▶

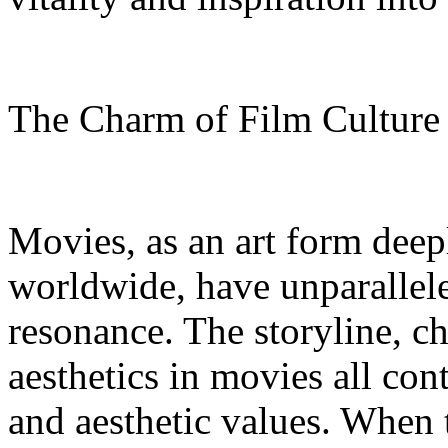
The Charm of Film Cultur
Movies, as an art form deep
worldwide, have unparallel
resonance. The storyline, c
aesthetics in movies all con
and aesthetic values. When 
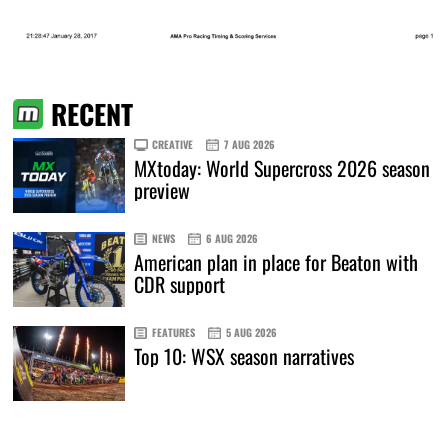
RECENT
CREATIVE
7 AUG 2026
MXtoday: World Supercross 2026 season
preview
NEWS
6 AUG 2026
American plan in place for Beaton with
CDR support
FEATURES
5 AUG 2026
Top 10: WSX season narratives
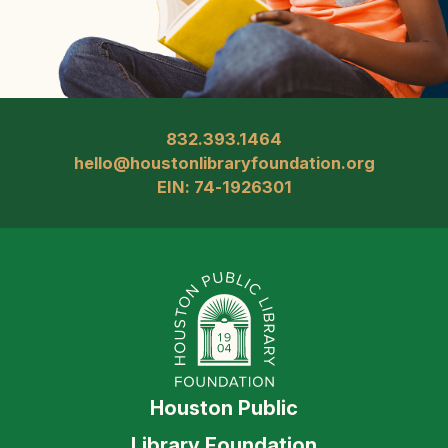
832.393.1464
hello@houstonlibraryfoundation.org
EIN: 74-1926301
Houston Public
Library Foundation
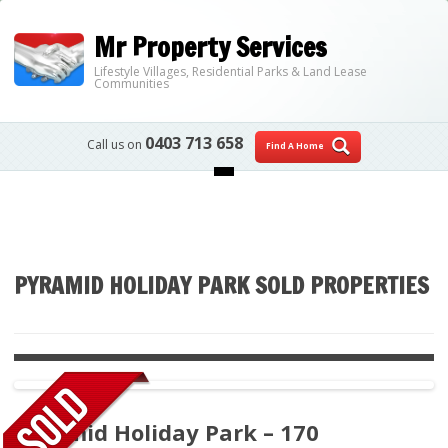
Mr Property Services
Lifestyle Villages, Residential Parks & Land Lease
Communities
0403 713 658
Call us on
Find A Home
Skip to content
PYRAMID HOLIDAY PARK SOLD PROPERTIES
Pyramid Holiday Park – 170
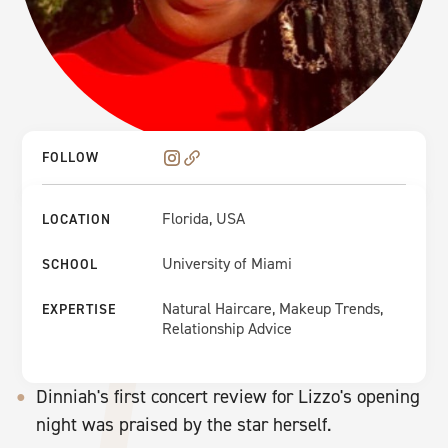
FOLLOW
Florida, USA
LOCATION
University of Miami
SCHOOL
Natural Haircare, Makeup Trends,
EXPERTISE
Relationship Advice
Dinniah's first concert review for Lizzo's opening
night was praised by the star herself.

◀

Word for word, print all of the data; skip the pictures.

> _REPLY TO THE TASK_
The Charm of Film Cultur
Movies, as an art form deep
worldwide, have unparallel
resonance. The storyline, c
aesthetics in movies all con
and aesthetic values. When 
RECENT
CREATIVE
7 AUG 2026
MXtoday: World Supercross 2026 season
preview
NEWS
6 AUG 2026
American plan in place for Beaton with
CDR support
FEATURES
5 AUG 2026
Top 10: WSX season narratives
832.393.1464
hello@houstonlibraryfoundation.org
EIN: 74-1926301
Houston Public
Library Foundation
Mr Property Services
Lifestyle Villages, Residential Parks & Land Lease
Communities
0403 713 658
Call us on
Find A Home
Skip to content
PYRAMID HOLIDAY PARK SOLD PROPERTIES
Pyramid Holiday Park – 170
FOLLOW
Florida, USA
LOCATION
University of Miami
SCHOOL
Natural Haircare, Makeup Trends,
EXPERTISE
Relationship Advice
Dinniah's first concert review for Lizzo's opening
night was praised by the star herself.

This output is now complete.